Выбрать главу

Переходя к Достоевскому, осознаем опять-таки внешний толчок, заставляющий искать «прикрытия». Русско-турецкая война – вот что побуждает великого писателя объясняться на предмет христианско-мусульманского взаимодействия.

Избыток разноосновных суждений и противоречивых импульсов, терзающих при этом душу автора «Дневника писателя», побуждает Марка Батунского к следующему обобщению, которому я не могу отказать в проницательности:

– Я бы поостерегся определить суть историософии Достоевского какой-либо однозначной формулой (вроде бахтинской «полифонии») или даже обширным набором таковых. Она, эта суть, не поддается рациональному толкованию, формально-логическому анализу; она аморфна, беспредельна и в общем ничему не противостоит… «Всечеловечность» Достоевского – это такой туманный и неопределенный мыслительный конструкт, который позволяет предполагать, что, скажем, «российское» и «азиатское» могут быть взаимопроницаемы, могут находиться в единстве, присутствовать друг в друге – точно так же, как «российское» и «европейское». В круговорот, беспрестанно творимый «всечеловеческим» – хотя оно и должно ориентироваться лишь на православно-русский идеал, – включается то, что с точки зрения любого ортодоксального национализма, западо– или востоко-центризма и т. п., несопоставимо, суть явления разного порядка. Все, однако, оказывается взаимосвязанным, взаимообусловленным, подчиненным каким-то единым, хотя и трудно определимым (или просто-напросто никогда не могущим быть удовлетворительно выраженными) закономерностями. Это – вовсе не смена одного типа культуры другим, например азиатского европейским (или наоборот), в некоей временной и пространственной протяженности, последовательности, но скорее их одновременность, их постоянный взаимопереход, настолько, однако, бурный и многогранный, что в конце концов должны исчезнуть всякое противопоставлеие, всякое разделение, всякая дуальность.

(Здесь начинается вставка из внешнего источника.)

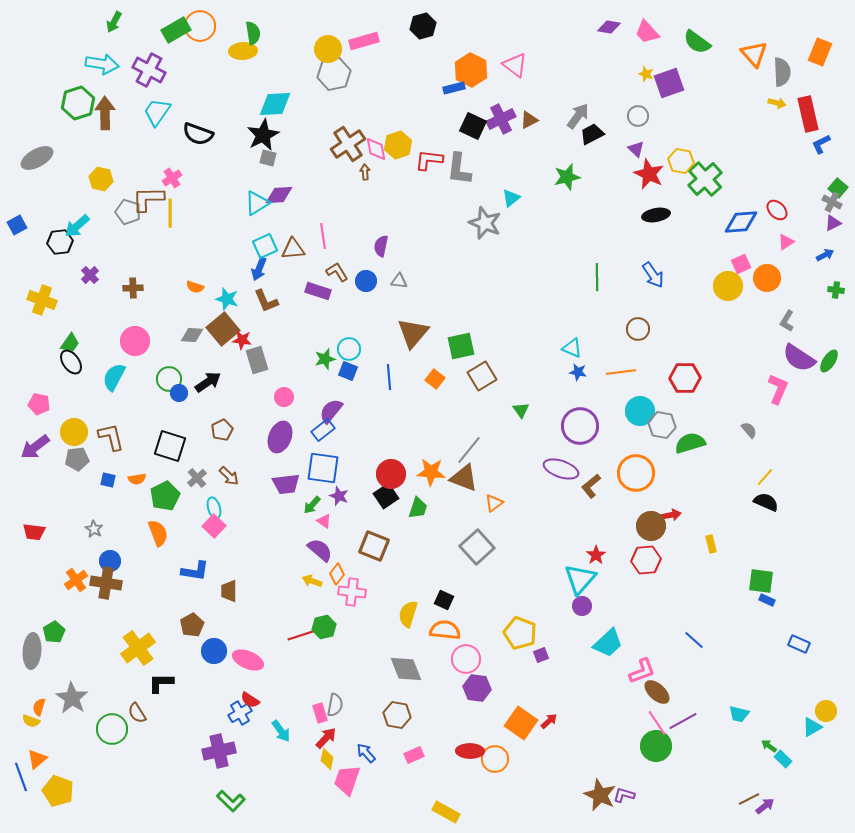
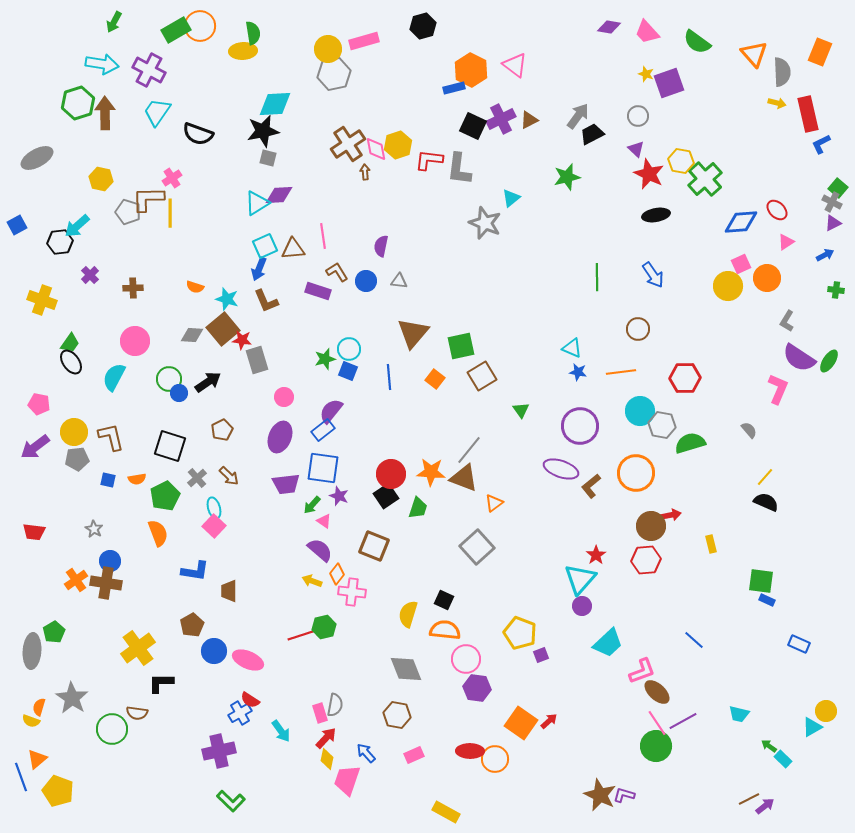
black star at (263, 135): moved 4 px up; rotated 16 degrees clockwise
brown semicircle at (137, 713): rotated 50 degrees counterclockwise
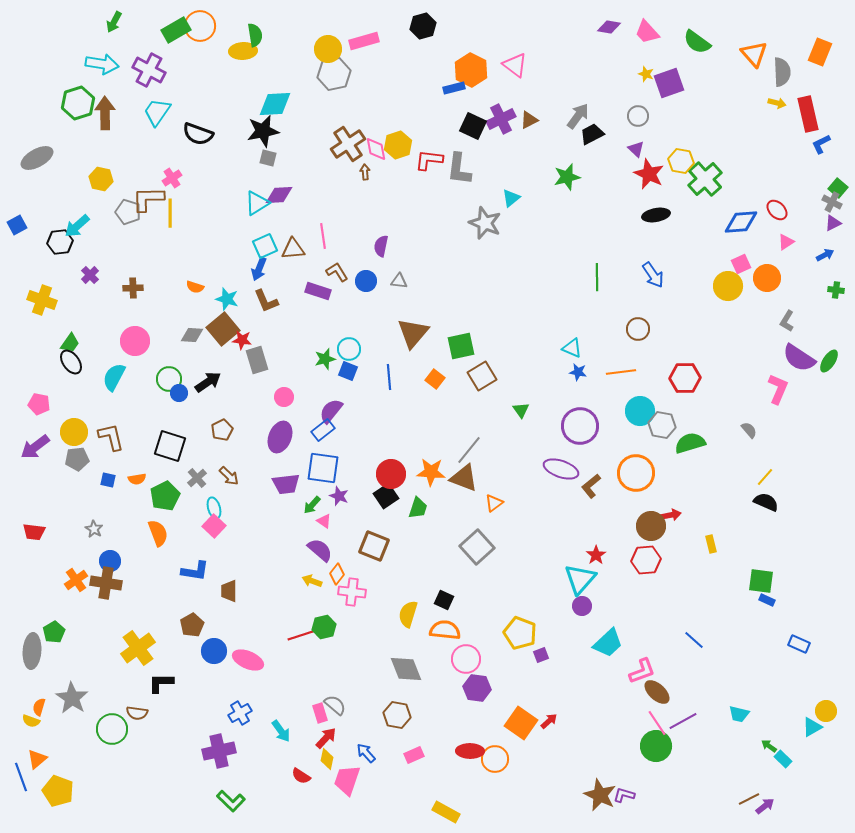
green semicircle at (253, 33): moved 2 px right, 2 px down
red semicircle at (250, 700): moved 51 px right, 76 px down
gray semicircle at (335, 705): rotated 60 degrees counterclockwise
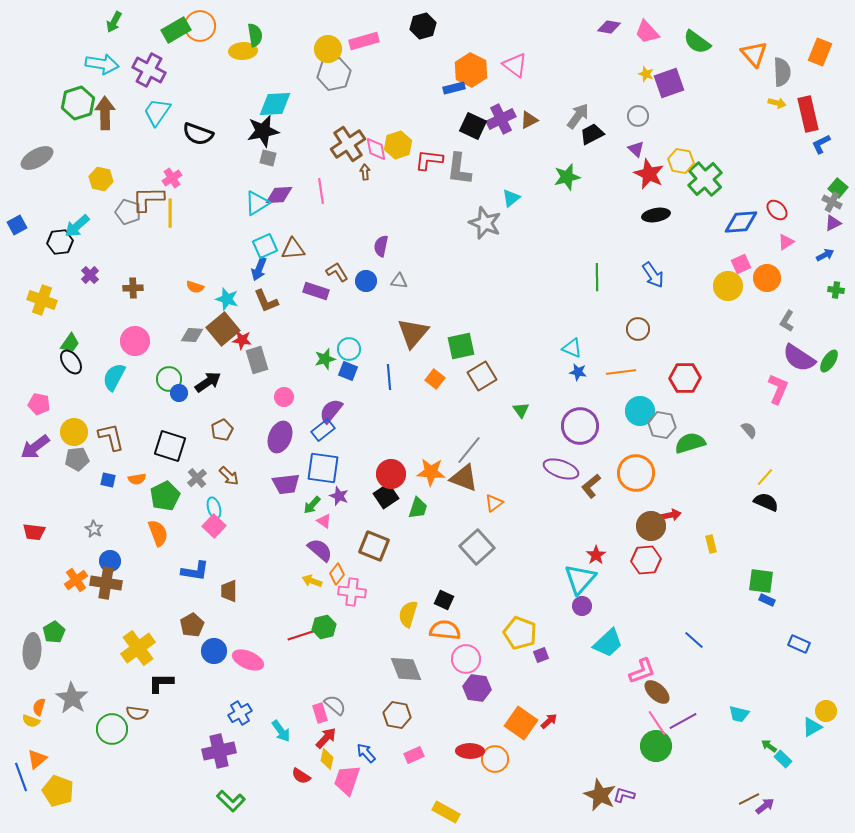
pink line at (323, 236): moved 2 px left, 45 px up
purple rectangle at (318, 291): moved 2 px left
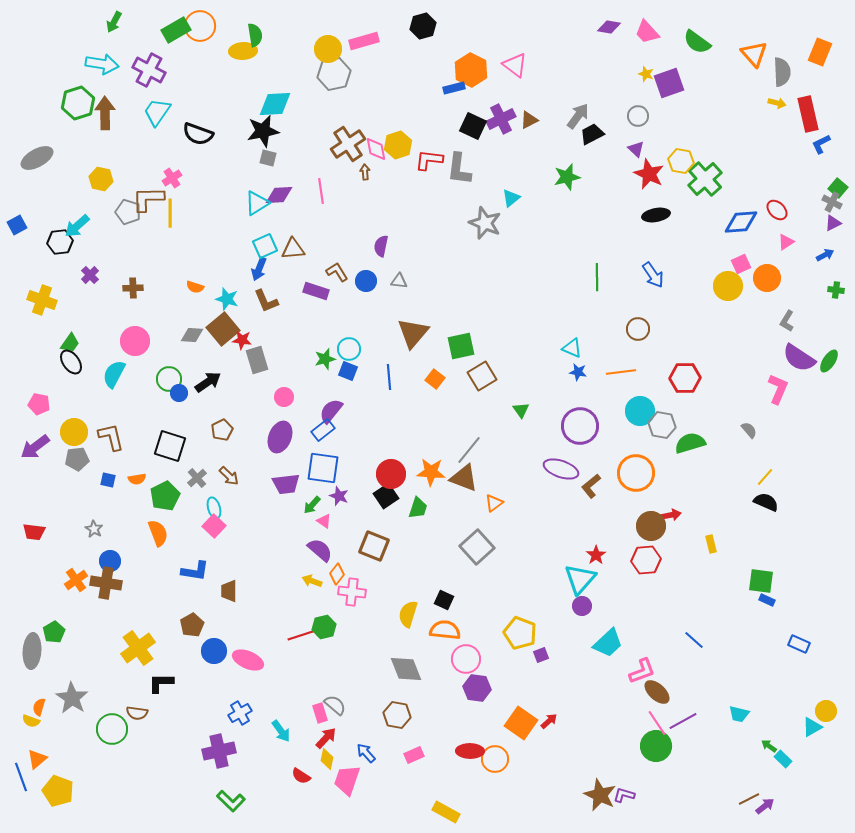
cyan semicircle at (114, 377): moved 3 px up
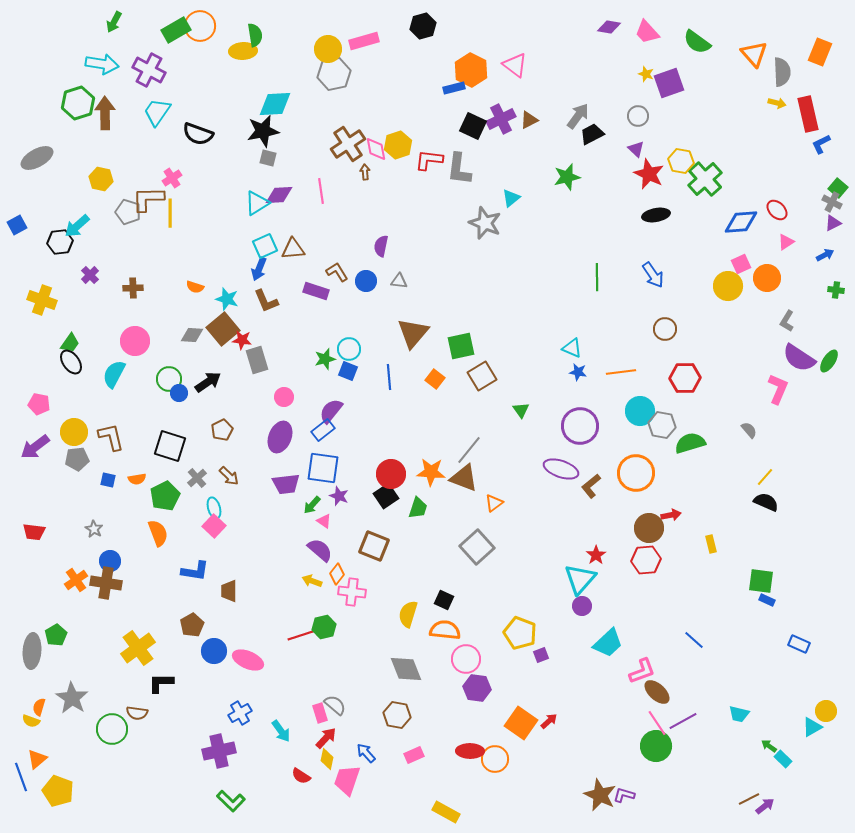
brown circle at (638, 329): moved 27 px right
brown circle at (651, 526): moved 2 px left, 2 px down
green pentagon at (54, 632): moved 2 px right, 3 px down
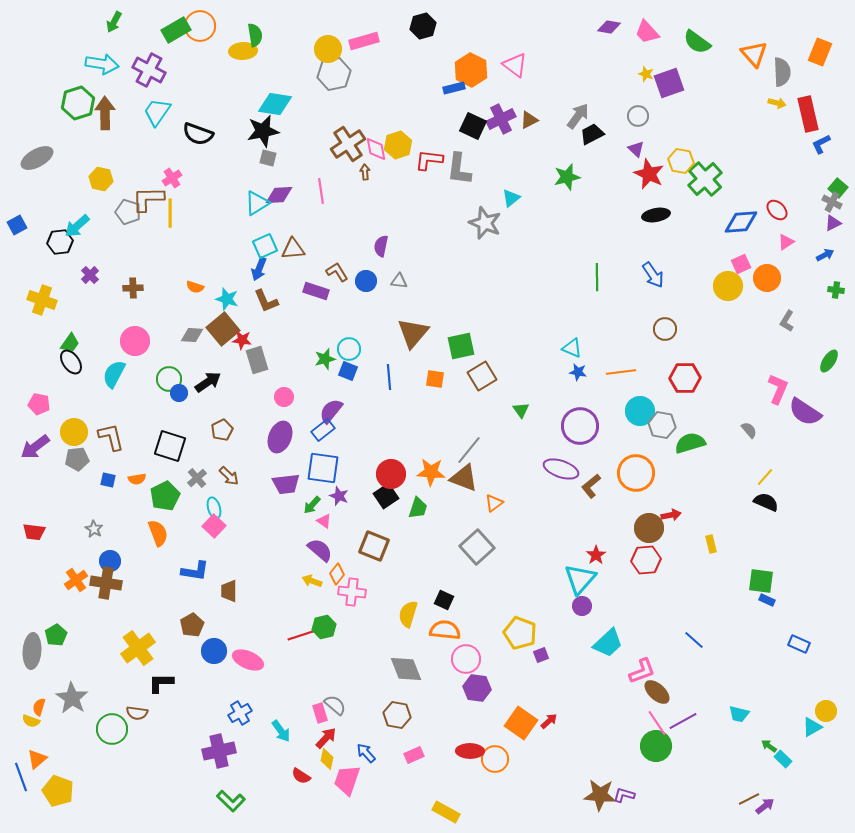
cyan diamond at (275, 104): rotated 12 degrees clockwise
purple semicircle at (799, 358): moved 6 px right, 54 px down
orange square at (435, 379): rotated 30 degrees counterclockwise
brown star at (600, 795): rotated 20 degrees counterclockwise
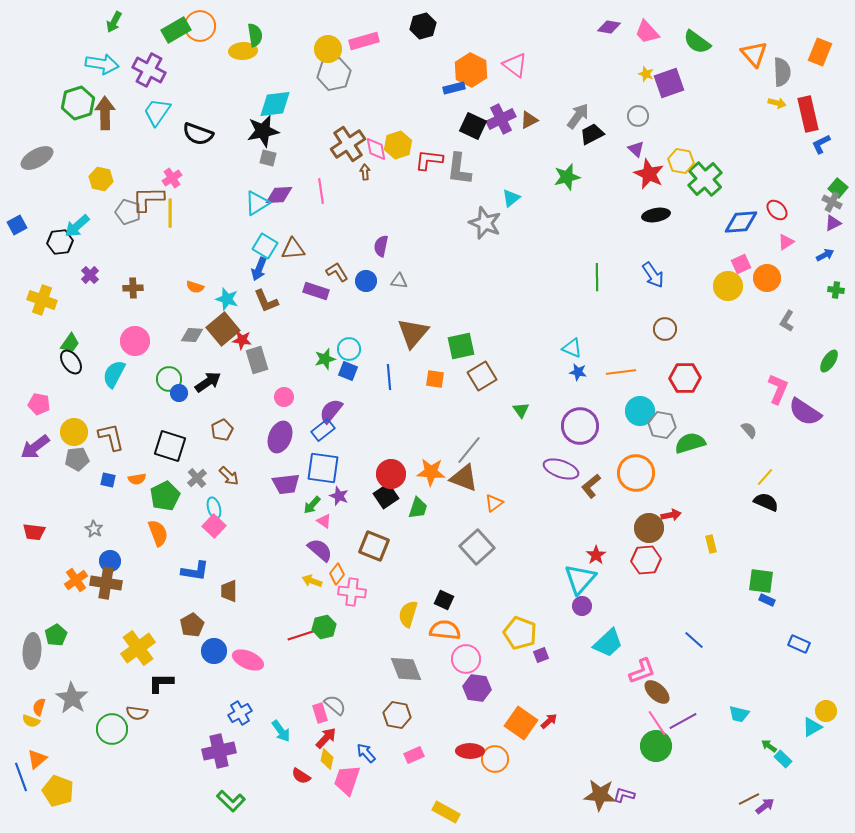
cyan diamond at (275, 104): rotated 16 degrees counterclockwise
cyan square at (265, 246): rotated 35 degrees counterclockwise
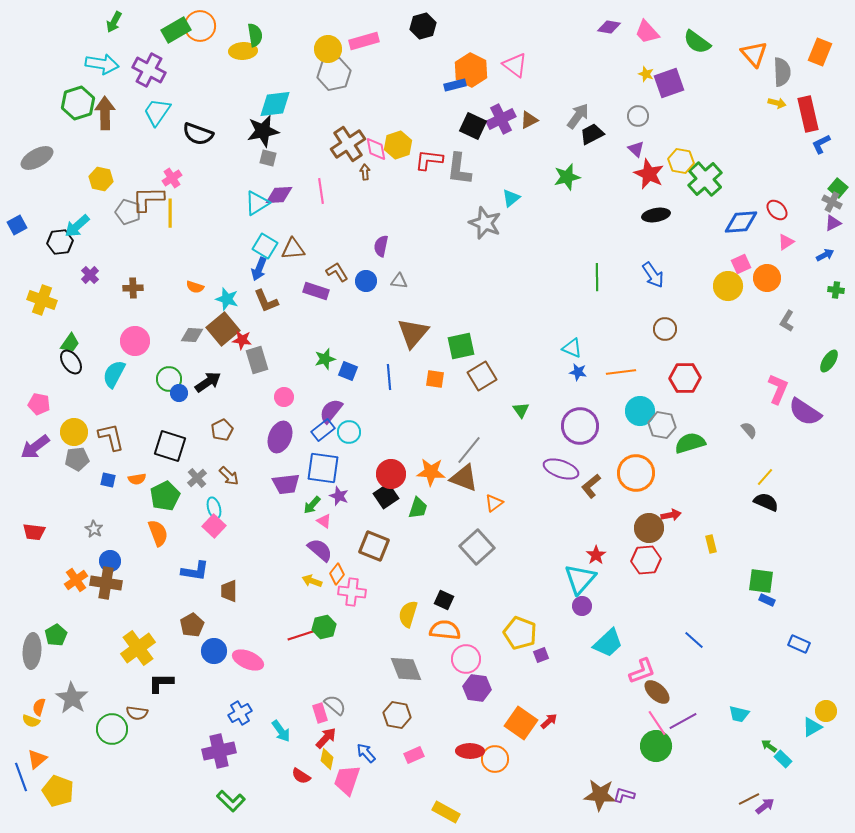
blue rectangle at (454, 88): moved 1 px right, 3 px up
cyan circle at (349, 349): moved 83 px down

Логики нет, но зато опять брезжит «принцип интегратизма». Русской всеотзывчивости, да еще рождаемой в чисто художественном, «пушкинском» варианте, этот принцип не только не мешает, но в высшей степени способствует. И даже вплотную подводит нас к тому пониманию ислама как «Своего Иного», на который уповает Марк (и я, грешным делом, тоже).

Правда, дорога в рай вымощена камнями преткновения, за все надо расплачиваться. Я уж не говорю, что великодушные обещания Достоевского предоставить казанцам право «продавать нам халаты», а потом и мыло – вряд ли встретят встречный энтузиазм у татар, – наверное, они предпочтут какой-нибудь свой вариант дневника писателя, кем-то другим написанного. Но что же прикрыто у Достоевского, что замаскировано этими халатами, что отмыто этим мылом?

Попробую ответить.

Предшественники Достоевского отважились сказать: Россия – это не Европа и не Азия. Федор Михайлович перевернул формулировку: Россия – это и Европа, и Азия. Что дальше? Дальше – вопрос о том, где кончается «наша земля». Нигде не кончается. «Где в Азии поселяется «урус», там сейчас становится земля русскою… Там наши богатства. Там у нас океан».

Вот и дошли до океана. «Устройте поток воде – и исчезнут плесень и вонь». То есть: переключите черную энергию Верховенского-младшего вовне – пусть он делает всю землю до Дальнего Востока нашенской. «И не опустеет Россия, не бойтесь».

Каково читать все это сегодня, когда в опустевшую Россию возвращаются из Азии выдавленные оттуда потомки «урусов», поверивших когда-то такому вот «не бойтесь»!

Не бойтесь! – продолжает успокаивать себя и нас Достоевский. Никогда в Азии не явится новый халифат, не воскреснет вновь фанатизм и не обрушится мусульманский мир опять на Европу.

А на Америку? – хочется переспросить…

А что, если неспроста успокаивает себя автор «Дневника…», неспроста нервничает? Конечно, в его время можно было успокоиться количеством ружей (уточнить бы: не ружей, а винтовок). Ну, пусть халифат и объявился бы «где-нибудь в азиатской степи, в песках; но чтоб низринуться на Европу, в наш век потребно столько денег, столько орудий нового образца, столько ружей, заряжающихся с казенной части, столько обоза, столько предварительных фабрик и заводов, что не только мусульманский фанатизм, но даже самый английский фанатизм (как видим, «фанатизм» Достоевский не склонен резервировать лишь за исламом! – комментирует Марк Батунский) не в состоянии был бы ничем помочь новому Калифату. Одним словом, решительно ничего не будет, кроме хорошего».